Search code examples
pythonscrapydelimiter

Simple way to change scrapy .getall() delimiter


I'm running a basic scrapy crawler and I can't seem to find any documentation within scrapy that allows me to change the delimiter of a .getall(). The default appears to be comma separated, but I'm assuming this might cause some errors in data importing elsewhere.

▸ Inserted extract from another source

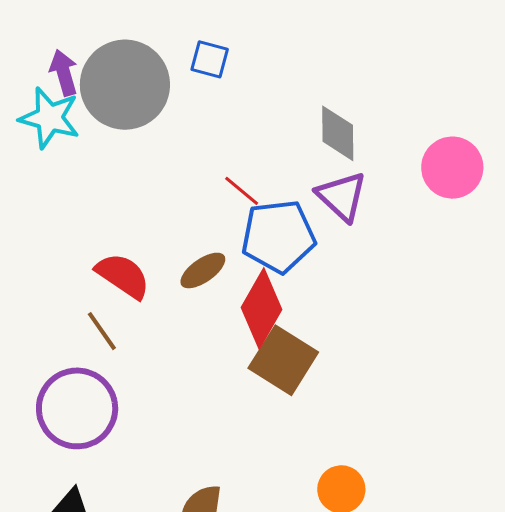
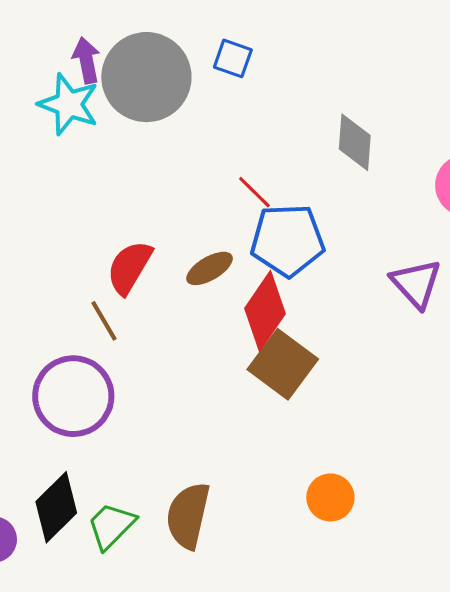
purple triangle: (342, 196) -> (416, 283), moved
red semicircle: (123, 276) -> (129, 267), turned -98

Ideally, I want the exported csv to be comma separated, but the getall() data is pipe or semi-colon separated. I would prefer to fix this efficiently within the scrapy script. For example, say the bit containing the .getall() is

def entry_parse(self, response):
    for entry in response.xpath("//tbody[@class='entry-grid-body infinite']//td[@class]"):
        yield {'entry_labels': entry.xpath(".//div[@class='entry-labels']/span/text()").getall()}

Ideally, it would be nice to be able pass such an argument into getall() or something similar, but I can't seem to find any documentation allowing that. Any ideas would be helpful! Thanks.


Solution

  • This is not really a problem of scrapy. Since the .getall() method returns a list and the repr of lists have commas by default

    >>>repr(["a","b"])
    "['a', 'b']"
    

    you can use json.dumps and change the delimiter before yielding the item using the separators argument

    import json
    def entry_parse(self, response):
        for entry in response.xpath("//tbody[@class='entry-grid-body infinite']//td[@class]"):
            yield {
                'entry_labels': json.dumps(
                    entry.xpath(".//div[@class='entry-labels']/span/text()").getall()
                    , separators=("|", ":")
                    )
            }